Evaluating the Impact of Program Characteristics on Static Analysis Design Tradeoffs: A Java Numeric Analysis Case Study
Abstract
The behavior of static analysis is affected by the characteristics of its target program. Understanding this relationship is essential for developers and users to improve and adopt static analysis tools. However, this task is challenging due to the large spaces and complex interactions of program characteristics and analysis configurations. For example, how method invocations are implemented in a target program may significantly affect the precision and performance of a context-sensitive analysis. In this thesis, we present a systematic approach to study the impact of program characteristics on static analysis design choices. We instantiated the approach to study an important Java numeric analysis built with multiple design choices.
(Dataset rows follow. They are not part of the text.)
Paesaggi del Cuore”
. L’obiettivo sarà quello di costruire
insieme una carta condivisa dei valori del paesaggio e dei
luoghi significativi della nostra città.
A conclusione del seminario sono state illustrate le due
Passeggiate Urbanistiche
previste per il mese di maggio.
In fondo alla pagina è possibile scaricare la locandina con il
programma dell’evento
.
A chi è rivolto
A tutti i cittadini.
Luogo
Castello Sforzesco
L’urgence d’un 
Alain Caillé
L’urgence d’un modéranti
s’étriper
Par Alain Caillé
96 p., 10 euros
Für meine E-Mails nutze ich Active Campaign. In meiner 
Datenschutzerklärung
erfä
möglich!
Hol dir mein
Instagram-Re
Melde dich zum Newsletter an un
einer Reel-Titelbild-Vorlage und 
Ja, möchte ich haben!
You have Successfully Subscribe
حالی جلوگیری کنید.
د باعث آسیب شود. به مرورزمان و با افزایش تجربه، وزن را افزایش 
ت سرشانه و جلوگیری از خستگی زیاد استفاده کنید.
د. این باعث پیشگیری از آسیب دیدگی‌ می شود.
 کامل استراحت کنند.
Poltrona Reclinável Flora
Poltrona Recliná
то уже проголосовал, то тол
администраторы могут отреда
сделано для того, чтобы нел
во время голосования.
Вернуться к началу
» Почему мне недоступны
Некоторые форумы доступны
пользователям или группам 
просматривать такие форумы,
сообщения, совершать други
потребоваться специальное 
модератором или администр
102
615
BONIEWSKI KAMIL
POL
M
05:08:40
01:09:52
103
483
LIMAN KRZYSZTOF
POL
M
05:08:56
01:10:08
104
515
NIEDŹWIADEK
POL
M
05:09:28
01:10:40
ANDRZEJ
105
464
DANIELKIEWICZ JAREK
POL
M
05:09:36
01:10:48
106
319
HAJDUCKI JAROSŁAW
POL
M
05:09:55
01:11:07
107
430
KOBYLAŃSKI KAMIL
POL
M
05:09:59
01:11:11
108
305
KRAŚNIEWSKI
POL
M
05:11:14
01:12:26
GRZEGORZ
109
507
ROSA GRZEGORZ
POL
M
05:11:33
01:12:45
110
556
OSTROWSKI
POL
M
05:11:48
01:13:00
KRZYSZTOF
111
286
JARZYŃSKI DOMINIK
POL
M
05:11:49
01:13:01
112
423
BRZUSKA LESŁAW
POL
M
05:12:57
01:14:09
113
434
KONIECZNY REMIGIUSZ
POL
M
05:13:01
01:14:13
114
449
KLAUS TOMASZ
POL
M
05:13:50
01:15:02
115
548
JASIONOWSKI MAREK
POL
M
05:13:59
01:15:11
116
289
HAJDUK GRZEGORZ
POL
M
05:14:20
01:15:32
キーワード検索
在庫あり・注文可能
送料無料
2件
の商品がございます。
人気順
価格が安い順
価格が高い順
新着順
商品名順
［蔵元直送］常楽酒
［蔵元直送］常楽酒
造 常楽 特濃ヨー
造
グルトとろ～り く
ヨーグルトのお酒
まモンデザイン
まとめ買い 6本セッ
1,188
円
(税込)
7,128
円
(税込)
First, we performed a manual investigation to collect 57 relevant method-level characteristics and made six observations on important data points, following a rigorously designed procedure. Second, we developed a new statistical analysis that selected 5 independent analysis options, 14 independent program characteristics and 50 interactions between program characteristics and analysis options. The selection was based on a statistical model with a minimized maximum predicting error considering the whole data points. Using a combination of this statistical model and data visualization, we drew six insights over 350,000 data points (i.e., analysis performance for methods). The key observations include that the performances of different heap abstractions are affected by several program characteristics and that a context-sensitive analysis using allocation-site abstraction is slower to analyze methods with moderate numbers (2-5) of callers, compared to other design choices.